◆ Action item ◆
Scan each line of the records for the word "goederen" and extract the ones that have it.

◆ Given records ◆
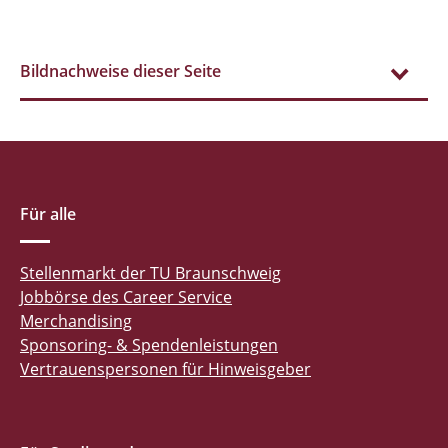
Bildnachweise dieser Seite
Für alle
Stellenmarkt der TU Braunschweig
Jobbörse des Career Service
Merchandising
Sponsoring- & Spendenleistungen
Vertrauenspersonen für Hinweisgeber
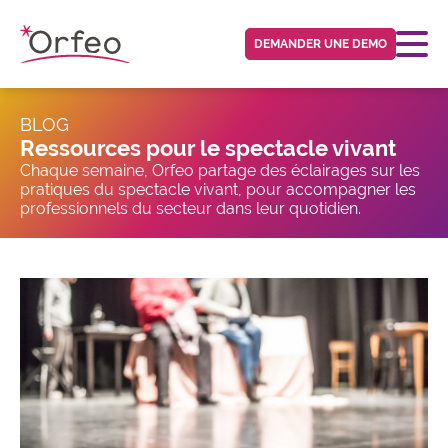
Panneau de gestion des cookies
DEMANDER UNE DEMO
BLOG
Ressources pour le spectacle vivant
Chaque semaine, Orfeo partage des éclairages sur les
pratiques du spectacle vivant, pour accompagner les
professionnels du secteur dans leur quotidien.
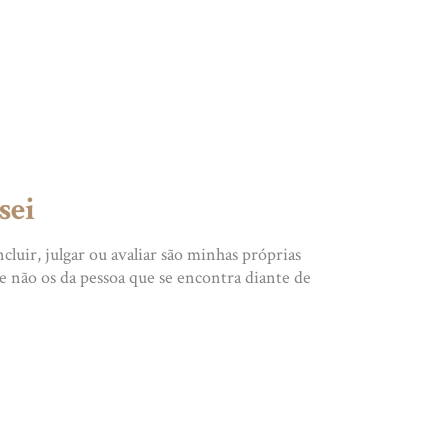
sei
cluir, julgar ou avaliar são minhas próprias
 não os da pessoa que se encontra diante de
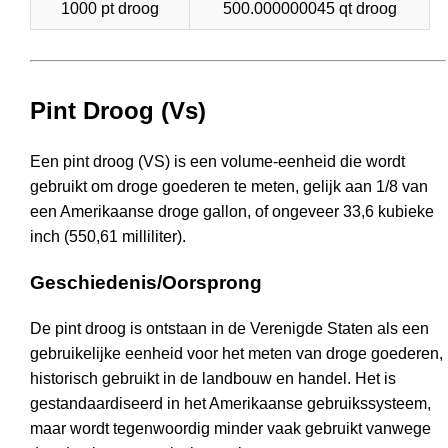
1000 pt droog
500.000000045 qt droog
Pint Droog (Vs)
Een pint droog (VS) is een volume-eenheid die wordt
gebruikt om droge goederen te meten, gelijk aan 1/8 van
een Amerikaanse droge gallon, of ongeveer 33,6 kubieke
inch (550,61 milliliter).
Geschiedenis/Oorsprong
De pint droog is ontstaan in de Verenigde Staten als een
gebruikelijke eenheid voor het meten van droge goederen,
historisch gebruikt in de landbouw en handel. Het is
gestandaardiseerd in het Amerikaanse gebruikssysteem,
maar wordt tegenwoordig minder vaak gebruikt vanwege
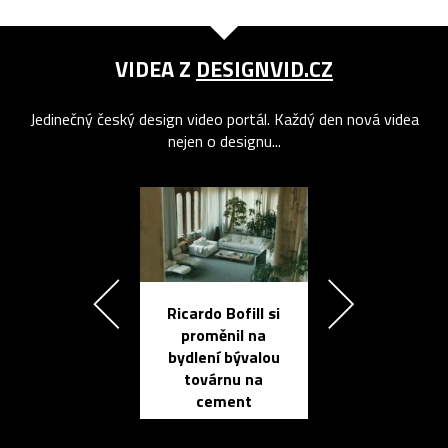
VIDEA Z
DESIGNVID.CZ
Jedinečný český design video portál. Každý den nová videa
nejen o designu...
Ricardo Bofill si
Přichází ten
proměnil na
propracovan
bydlení bývalou
elektronic
továrnu na
zápisník
cement
reMarkable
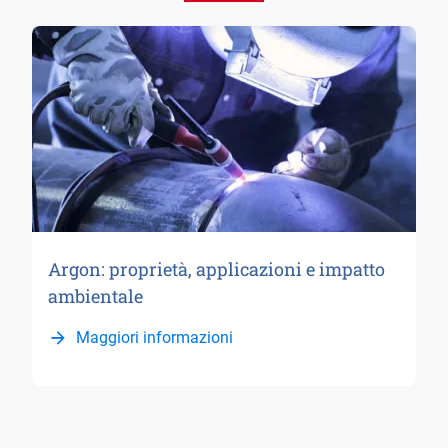
Argon: proprietà, applicazioni e impatto
ambientale
Maggiori informazioni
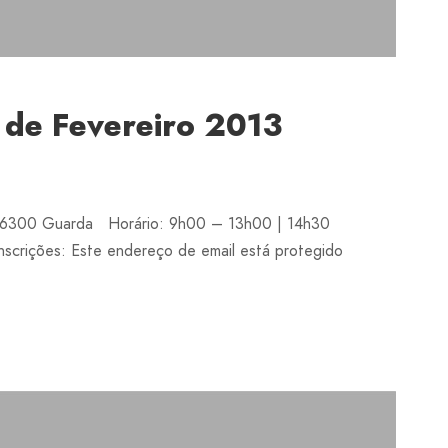
 de Fevereiro 2013
, 6300 Guarda Horário: 9h00 – 13h00 | 14h30
crições: Este endereço de email está protegido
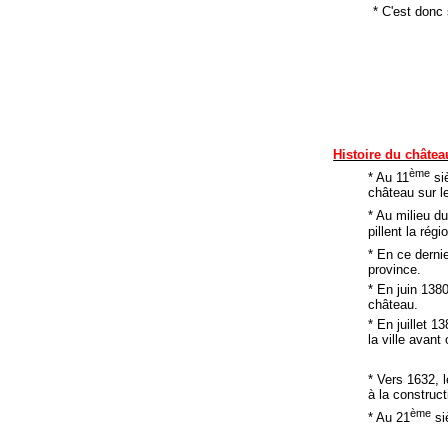
* C'est donc
Histoire du châtea
ème
* Au 11
siè
château sur l
* Au milieu d
pillent la régi
* En ce derni
province.
* En juin 138
château.
* En juillet 
la ville avan
* Vers 1632, l
à la construct
ème
* Au 21
siè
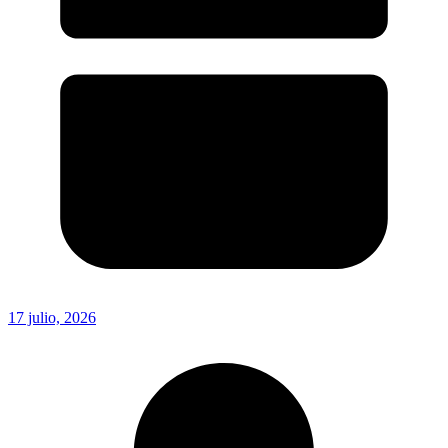
17 julio, 2026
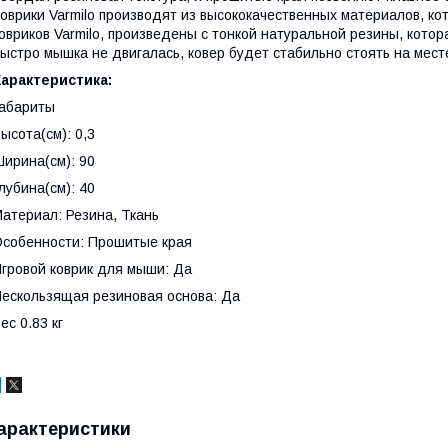
оврики Varmilo производят из высококачественных материалов, ко
овриков Varmilo, произведены с тонкой натуральной резины, кото
ыстро мышка не двигалась, ковер будет стабильно стоять на мест
арактеристика:
абариты
ысота(см): 0,3
ирина(см): 90
лубина(см): 40
атериал: Резина, Ткань
собенности: Прошитые края
гровой коврик для мыши: Да
ескользящая резиновая основа: Да
ес 0.83 кг
арактеристики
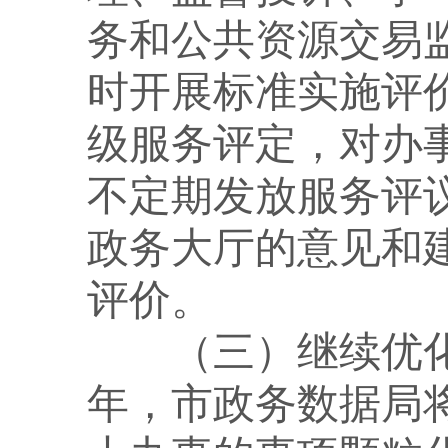
务和公共资源交易
时开展标准实施评
级服务评定，对办
不定期发放服务评
政务大厅的意见和
评价。
（三）继续优
年，市政务数据局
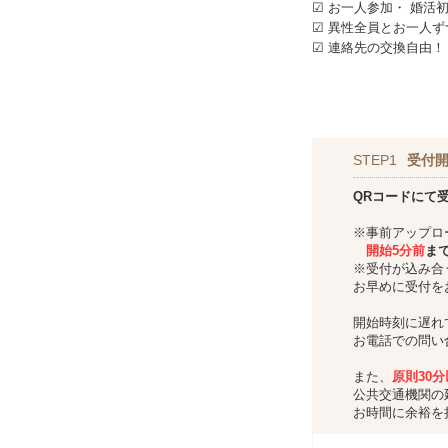
☑ お一人参加・ 婚活
☑ 異性全員とお一人
☑ 連絡先の交換自由！
STEP1
受付
QRコードにて
※事前アップロ
開始5分前
ま
※受付が込み合
お早めに受付を
開始時刻に遅れ
お電話での問い
また、
原則30
公共交通機関の
お時間に余裕を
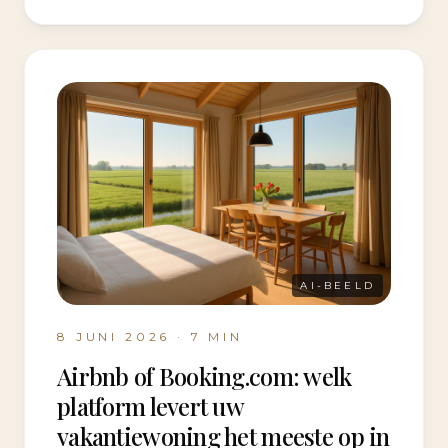
AI-BEELD
8 JUNI 2026
·
7
MIN
Airbnb of Booking.com: welk
platform levert uw
vakantiewoning het meeste op in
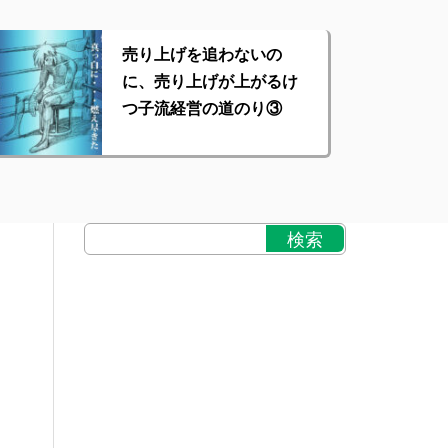
売り上げを追わないの
に、売り上げが上がるけ
つ子流経営の道のり③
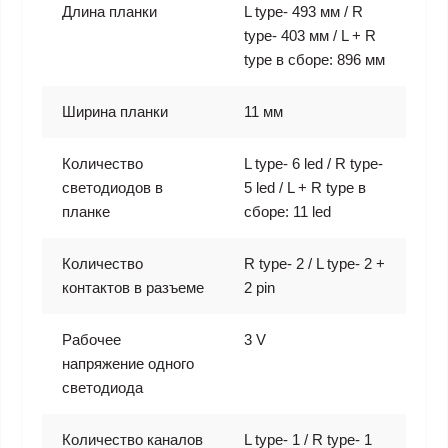
Длина планки
L type- 493 мм / R
type- 403 мм / L + R
type в сборе: 896 мм
Ширина планки
11 мм
Количество
L type- 6 led / R type-
светодиодов в
5 led / L + R type в
планке
сборе: 11 led
Количество
R type- 2 / L type- 2 +
контактов в разъеме
2 pin
Рабочее
3 V
напряжение одного
светодиода
Количество каналов
L type- 1 / R type- 1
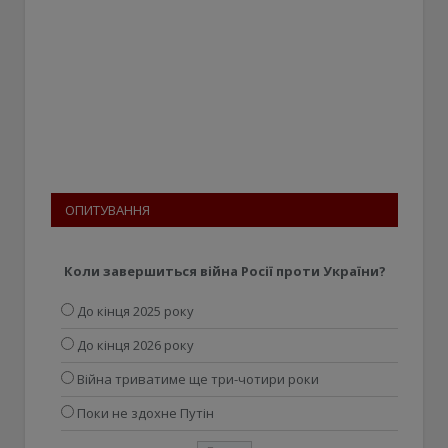
ОПИТУВАННЯ
Коли завершиться війна Росії проти України?
До кінця 2025 року
До кінця 2026 року
Війна триватиме ще три-чотири роки
Поки не здохне Путін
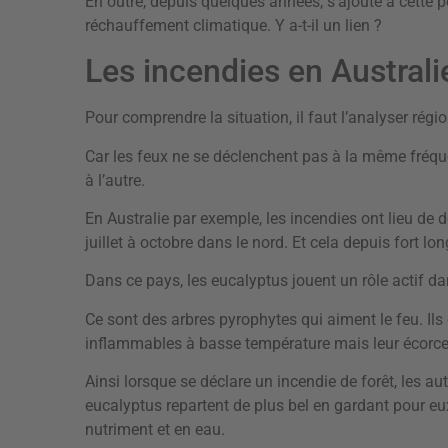
En outre, depuis quelques années, s’ajoute à cette pe
réchauffement climatique. Y a-t-il un lien ?
Les incendies en Australi
Pour comprendre la situation, il faut l’analyser régio
Car les feux ne se déclenchent pas à la même fréqu
à l’autre.
En Australie par exemple, les incendies ont lieu de
juillet à octobre dans le nord. Et cela depuis fort l
Dans ce pays, les eucalyptus jouent un rôle actif da
Ce sont des arbres pyrophytes qui aiment le feu. Ils
inflammables à basse température mais leur écorce 
Ainsi lorsque se déclare un incendie de forêt, les a
eucalyptus repartent de plus bel en gardant pour eux
nutriment et en eau.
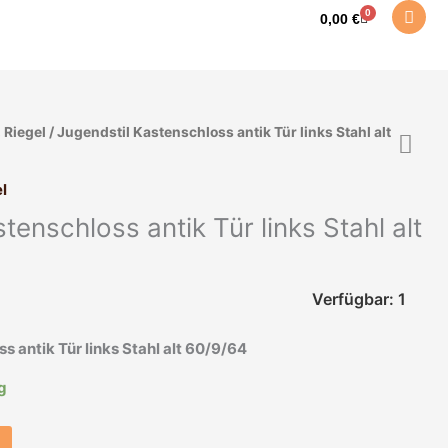
0
Warenkorb
0,00
€
 Riegel
/ Jugendstil Kastenschloss antik Tür links Stahl alt
l
tenschloss antik Tür links Stahl alt
Verfügbar: 1
s antik Tür links Stahl alt 60/9/64
ig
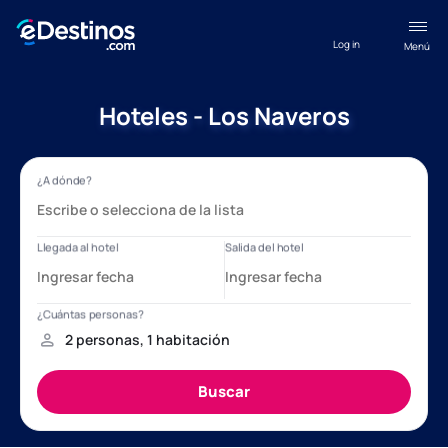
Log in
Menú
Hoteles - Los Naveros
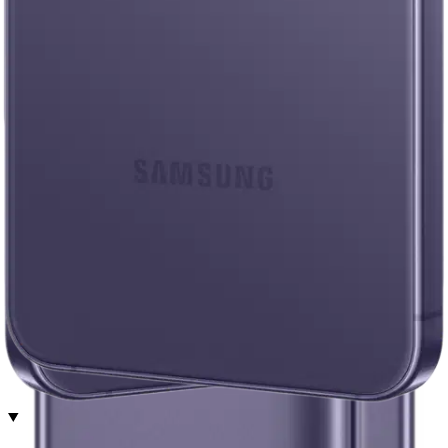
Nouto myymälästä
Toimitus
Ei saatavilla
Ei saatavilla
Ilmainen toimitus yli 100 €:n tilauksille
Postin pakettiautomaattiin tai
palvelupisteeseen!
Etu ei koske Suuri‑lisäpalvelulla toimitettavia tuotteita.
Tarkista myymäläsaatavuus
Ei saatavilla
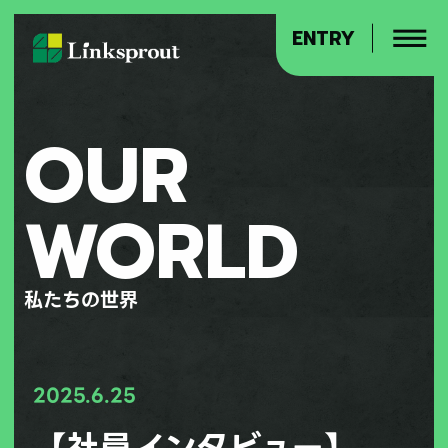
ENTRY
OUR
WORLD
私たちの世界
2025.6.25
【社員インタビュー】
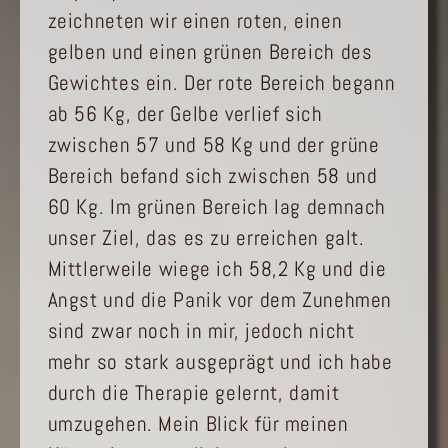
zeichneten wir einen roten, einen
gelben und einen grünen Bereich des
Gewichtes ein. Der rote Bereich begann
ab 56 Kg, der Gelbe verlief sich
zwischen 57 und 58 Kg und der grüne
Bereich befand sich zwischen 58 und
60 Kg. Im grünen Bereich lag demnach
unser Ziel, das es zu erreichen galt.
Mittlerweile wiege ich 58,2 Kg und die
Angst und die Panik vor dem Zunehmen
sind zwar noch in mir, jedoch nicht
mehr so stark ausgeprägt und ich habe
durch die Therapie gelernt, damit
umzugehen. Mein Blick für meinen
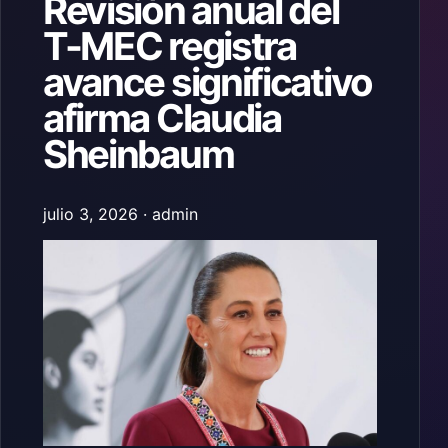
Revisión anual del
T-MEC registra
avance significativo
afirma Claudia
Sheinbaum
julio 3, 2026 · admin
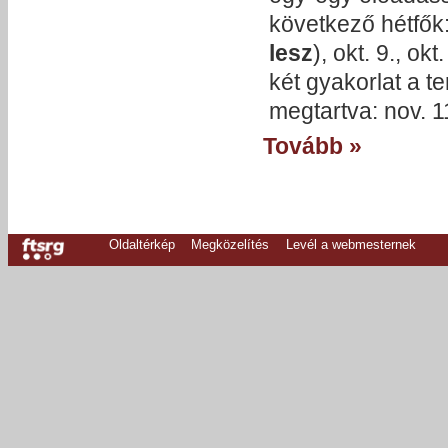
következő hétfők: 
lesz
), okt. 9., o
két gyakorlat a te
megtartva: nov. 1
Tovább »
Oldaltérkép
Megközelítés
Levél a webmesternek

◆ Answer to this task ◆
gebruikt om droge goederen te meten, gelijk aan 1/8 van
gebruikelijke eenheid voor het meten van droge goederen,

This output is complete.